Fiziksel sağlık üzerindeki potansiyel ölümcül riskler

Ekran bağımlılığının yalnızca zihinsel değil, aynı zamanda ciddi fiziksel tehditler de barındırdığını belirten Prof. Dr. Kılınç, konunun ciddiyetini şu sözlerle özetledi: "Uyku kalitesindeki düşüş, doğrudan kalp ve damar sistemini olumsuz etkilemektedir. Uzun süreli hareketsizlik, obezite, damar sertliği gibi kronik hastalıklara ve hatta akciğerde ölümcül pıhtı oluşumuna bile zemin hazırlayabilir." Profesör Kılınç, ekrana uzun süre maruz kalmanın kas-iskelet sistemi rahatsızlıklarını tetiklediğini de ekleyerek, yanlış oturma pozisyonlarının omurga eğriliği (skolyoz) ve el bileklerinde sinir sıkışması gibi ciddi ortopedik sorunlara yol açabileceği uyarısında bulundu.

Depresyon ve anksiyete ile güçlü bağlantı

Depresyon ve anksiyete ile güçlü bağlantı

İEÜ Psikoloji Uygulama ve Araştırma Merkezi'nden (PUAM) Uzman Klinik Psikolog Pınar Aytaçlar ise, yapılan kapsamlı bilimsel çalışmaların sosyal medya bağımlılığı ile depresyon ve kaygı (anksiyete) arasında güçlü bir ilişki olduğunu ortaya koyduğunu belirtti. Aytaçlar, "Araştırmalar, hem mevcut depresyon ve kaygı düzeylerinin sosyal medya kullanımını etkilediğini hem de yoğun sosyal medya kullanımının bu ruhsal sorunları derinleştirebildiğini gösteriyor. Bireyler, ‘bir şeyleri kaçırma kaygısı’ (FOMO) nedeniyle sürekli olarak telefonlarına yönelme ve sanal ortamda iletişimde kalma ihtiyacı hissediyor," dedi. Uzman Psikolog, özellikle kadınlarda aidiyet ve sosyal bağlantı arayışının, kolektivist toplumlarda ise gruba dahil olma arzusunun bu bağımlılığı artırdığını; erkeklerde ise rekabet ve oyun odaklı çevrim içi alanlara yönelimin ve dolayısıyla internet oyun bağımlılığının daha yaygın olduğunu ifade etti.

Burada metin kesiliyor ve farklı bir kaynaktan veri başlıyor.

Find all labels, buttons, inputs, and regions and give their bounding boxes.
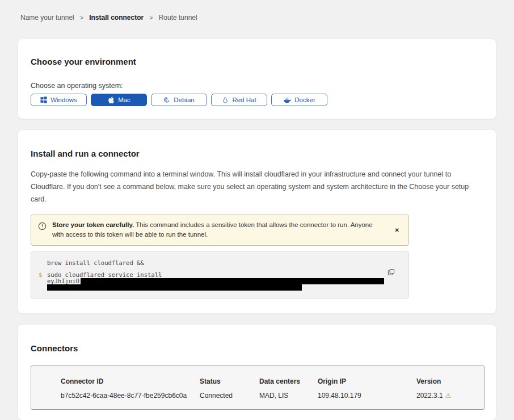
copy-icon[interactable] (386, 267, 396, 279)
os-button-label: Mac (118, 96, 130, 103)
choose-environment-card: Choose your environment Choose an operat… (18, 39, 496, 119)
windows-icon (40, 96, 47, 103)
token-line-1: eyJhIjoiO (39, 278, 401, 284)
breadcrumb-step-name-tunnel[interactable]: Name your tunnel (20, 14, 74, 22)
status-badge: Connected (200, 392, 259, 400)
close-icon[interactable]: ✕ (391, 225, 403, 236)
column-header-connector-id: Connector ID (61, 377, 200, 385)
column-header-data-centers: Data centers (259, 377, 318, 385)
card-title-install: Install and run a connector (31, 130, 483, 158)
cell-data-centers: MAD, LIS (259, 392, 318, 400)
os-button-group: Windows Mac Debian Red Hat Docker (31, 94, 483, 106)
warning-triangle-icon: ⚠ (445, 392, 452, 400)
column-header-version: Version (416, 377, 478, 385)
code-line-brew: brew install cloudflared && (47, 259, 144, 266)
os-button-windows[interactable]: Windows (31, 94, 87, 106)
os-button-debian[interactable]: Debian (151, 94, 207, 106)
alert-circle-icon (38, 222, 47, 233)
os-button-mac[interactable]: Mac (91, 94, 147, 106)
column-header-status: Status (200, 377, 259, 385)
breadcrumb-step-install-connector[interactable]: Install connector (89, 14, 144, 22)
breadcrumb: Name your tunnel > Install connector > R… (0, 0, 514, 22)
card-title-environment: Choose your environment (31, 39, 483, 66)
os-button-label: Debian (174, 96, 194, 103)
os-button-docker[interactable]: Docker (271, 94, 327, 106)
connectors-table: Connector ID Status Data centers Origin … (31, 366, 484, 410)
connectors-card: Connectors Connector ID Status Data cent… (18, 324, 496, 420)
token-prefix: eyJhIjoiO (47, 278, 79, 284)
shell-prompt: $ (39, 271, 47, 278)
os-button-redhat[interactable]: Red Hat (211, 94, 267, 106)
docker-icon (283, 96, 291, 103)
os-button-label: Docker (294, 96, 315, 103)
warning-message: Store your token carefully. This command… (52, 220, 377, 241)
prompt-spacer (39, 259, 47, 266)
breadcrumb-separator: > (80, 14, 83, 21)
token-warning-banner: Store your token carefully. This command… (31, 215, 409, 246)
table-row: Connector ID Status Data centers Origin … (61, 377, 478, 400)
debian-icon (163, 96, 170, 103)
column-header-origin-ip: Origin IP (318, 377, 416, 385)
card-title-connectors: Connectors (31, 325, 483, 353)
breadcrumb-step-route-tunnel[interactable]: Route tunnel (159, 14, 197, 22)
breadcrumb-separator: > (149, 14, 153, 21)
cell-origin-ip: 109.48.10.179 (318, 392, 416, 400)
install-description: Copy-paste the following command into a … (31, 169, 483, 206)
os-button-label: Windows (50, 96, 77, 103)
redacted-token-bar (47, 284, 302, 291)
install-command-code-block: brew install cloudflared && $ sudo cloud… (31, 251, 409, 299)
token-line-2 (39, 284, 401, 291)
redacted-token-bar (81, 278, 384, 284)
version-value: 2022.3.1 (416, 392, 443, 400)
os-button-label: Red Hat (232, 96, 256, 103)
os-select-label: Choose an operating system: (31, 82, 483, 90)
cell-connector-id: b7c52c42-6caa-48ee-8c77-fbe259cb6c0a (61, 392, 200, 400)
install-connector-card: Install and run a connector Copy-paste t… (18, 129, 496, 314)
cell-version: 2022.3.1 ⚠ (416, 392, 478, 400)
redhat-icon (222, 96, 229, 104)
warning-title: Store your token carefully. (52, 221, 134, 228)
apple-icon (107, 96, 115, 104)
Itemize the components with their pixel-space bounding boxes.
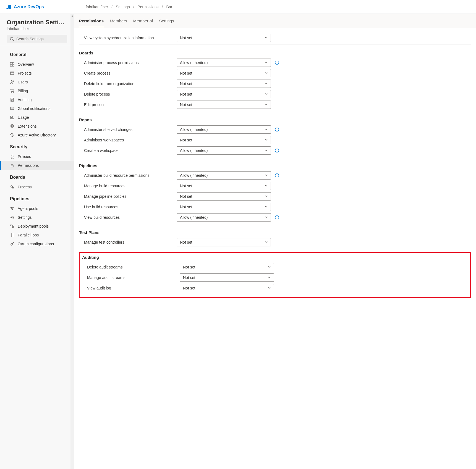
permission-value: Not set — [180, 102, 192, 107]
permission-dropdown[interactable]: Not set — [177, 192, 271, 201]
permission-dropdown[interactable]: Allow (inherited) — [177, 146, 271, 155]
permission-dropdown[interactable]: Not set — [177, 182, 271, 190]
chevron-down-icon — [265, 184, 268, 188]
permission-dropdown[interactable]: Allow (inherited) — [177, 213, 271, 222]
tab-member-of[interactable]: Member of — [133, 15, 153, 27]
sidebar-item-permissions[interactable]: Permissions — [0, 161, 74, 170]
chevron-down-icon — [265, 240, 268, 244]
sidebar-item-agent-pools[interactable]: Agent pools — [0, 204, 74, 213]
permission-label: Delete audit streams — [82, 265, 176, 269]
svg-point-0 — [10, 37, 13, 40]
permission-dropdown[interactable]: Not set — [180, 284, 274, 292]
sidebar-item-extensions[interactable]: Extensions — [0, 122, 74, 131]
chevron-down-icon — [265, 82, 268, 86]
permission-group-title: Repos — [79, 116, 471, 124]
permission-label: Delete process — [79, 92, 173, 96]
permission-dropdown[interactable]: Not set — [177, 203, 271, 211]
sidebar-item-policies[interactable]: Policies — [0, 152, 74, 161]
chevron-down-icon — [265, 215, 268, 220]
audit-icon — [10, 98, 14, 102]
aad-icon — [10, 133, 14, 137]
grid-icon — [10, 62, 14, 67]
info-icon[interactable] — [275, 127, 279, 132]
svg-point-12 — [277, 174, 277, 175]
agents-icon — [10, 206, 14, 211]
svg-point-9 — [277, 149, 277, 150]
tab-members[interactable]: Members — [110, 15, 127, 27]
permission-label: Administer build resource permissions — [79, 173, 173, 178]
sidebar-item-deployment-pools[interactable]: Deployment pools — [0, 222, 74, 231]
permission-value: Allow (inherited) — [180, 148, 208, 153]
tab-settings[interactable]: Settings — [159, 15, 174, 27]
permission-dropdown[interactable]: Allow (inherited) — [177, 171, 271, 180]
permission-value: Allow (inherited) — [180, 60, 208, 65]
svg-point-3 — [277, 62, 277, 62]
permission-dropdown[interactable]: Not set — [177, 136, 271, 144]
chevron-down-icon — [265, 194, 268, 199]
info-icon[interactable] — [275, 215, 279, 220]
permission-dropdown[interactable]: Allow (inherited) — [177, 125, 271, 134]
sidebar-item-azure-active-directory[interactable]: Azure Active Directory — [0, 131, 74, 139]
permission-label: Manage pipeline policies — [79, 194, 173, 199]
chart-icon — [10, 115, 14, 120]
permission-value: Not set — [180, 205, 192, 209]
permission-dropdown[interactable]: Not set — [177, 34, 271, 42]
scroll-up-icon[interactable]: ▴ — [70, 14, 74, 18]
permission-value: Allow (inherited) — [180, 173, 208, 178]
search-settings[interactable] — [7, 35, 67, 43]
sidebar-item-users[interactable]: Users — [0, 78, 74, 86]
chevron-down-icon — [268, 265, 271, 269]
divider — [0, 46, 74, 46]
permission-dropdown[interactable]: Not set — [180, 273, 274, 282]
permission-row: Delete processNot set — [79, 89, 471, 99]
sidebar-item-usage[interactable]: Usage — [0, 113, 74, 122]
sidebar-item-label: Billing — [18, 89, 28, 93]
sidebar-item-global-notifications[interactable]: Global notifications — [0, 104, 74, 113]
permission-value: Not set — [180, 240, 192, 244]
chevron-down-icon — [265, 36, 268, 40]
permissions-list: View system synchronization informationN… — [74, 28, 476, 304]
breadcrumb-item[interactable]: fabrikamfiber — [86, 5, 108, 9]
sidebar-item-label: Global notifications — [18, 106, 50, 111]
sidebar-item-label: Agent pools — [18, 206, 38, 211]
permission-dropdown[interactable]: Not set — [177, 80, 271, 88]
sidebar-item-overview[interactable]: Overview — [0, 60, 74, 69]
permission-dropdown[interactable]: Not set — [177, 90, 271, 98]
sidebar-item-oauth-configurations[interactable]: OAuth configurations — [0, 239, 74, 248]
breadcrumb-separator: / — [133, 5, 134, 9]
chevron-down-icon — [265, 138, 268, 142]
scrollbar[interactable]: ▴ — [70, 14, 74, 469]
breadcrumb-item[interactable]: Permissions — [137, 5, 158, 9]
sidebar-item-label: Parallel jobs — [18, 233, 39, 237]
sidebar-item-label: Projects — [18, 71, 32, 75]
search-input[interactable] — [16, 37, 65, 41]
sidebar-item-parallel-jobs[interactable]: Parallel jobs — [0, 231, 74, 239]
permission-dropdown[interactable]: Not set — [180, 263, 274, 271]
sidebar-group-title: General — [0, 47, 74, 60]
breadcrumb-separator: / — [162, 5, 163, 9]
brand[interactable]: Azure DevOps — [6, 4, 86, 10]
permission-label: Use build resources — [79, 205, 173, 209]
info-icon[interactable] — [275, 173, 279, 178]
permission-dropdown[interactable]: Not set — [177, 238, 271, 246]
projects-icon — [10, 71, 14, 75]
permission-dropdown[interactable]: Allow (inherited) — [177, 59, 271, 67]
chevron-down-icon — [268, 286, 271, 290]
permission-dropdown[interactable]: Not set — [177, 101, 271, 109]
sidebar-item-projects[interactable]: Projects — [0, 69, 74, 78]
sidebar-item-process[interactable]: Process — [0, 183, 74, 191]
breadcrumb-item[interactable]: Settings — [116, 5, 130, 9]
tab-permissions[interactable]: Permissions — [79, 15, 104, 27]
permission-value: Not set — [180, 184, 192, 188]
sidebar-item-settings[interactable]: Settings — [0, 213, 74, 222]
sidebar-item-billing[interactable]: Billing — [0, 86, 74, 95]
breadcrumb-item[interactable]: Bar — [166, 5, 172, 9]
sidebar-item-label: Overview — [18, 62, 34, 67]
info-icon[interactable] — [275, 148, 279, 153]
info-icon[interactable] — [275, 60, 279, 65]
permission-dropdown[interactable]: Not set — [177, 69, 271, 77]
sidebar-item-auditing[interactable]: Auditing — [0, 95, 74, 104]
svg-line-1 — [13, 40, 14, 41]
page-title: Organization Setti… — [0, 19, 74, 27]
sidebar-item-label: Policies — [18, 154, 31, 159]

Geçici haz yerine gerçek yaşamı anlamlandırmak şart

Bireylerin olumsuz duygularını bastırmak veya yalnızlık hissini gidermek amacıyla da sıklıkla sosyal medyada zaman geçirdiğini dile getiren Aytaçlar, bu eylemin dopamin salgılanmasını tetikleyerek geçici bir "iyi hissetme" durumu yarattığını söyledi. Ancak bu geçici rahatlamanın uzun vadede gerçek insan ilişkilerinden kopuşa, duygusal dengenin bozulmasına ve uyku düzeninde ciddi aksamalara neden olabileceği uyarısında bulundu. Aytaçlar, sosyal medya ve ekran bağımlılığıyla mücadelede bilinçli farkındalık egzersizleri ve terapi yöntemlerinin etkili olduğunu belirterek, "Bu geçici hazzın yerini dolduracak, hayata anlam katan alternatif aktiviteler oluşturmak, bağımlılıktan kurtulmanın en önemli adımıdır. Örneğin, yemek yerken telefondan uzak durarak yemeğin tadına ve kokusuna odaklanmak bile bu farkındalığı artırabilir ve bağımlılığın zincirini kırabilir," dedi.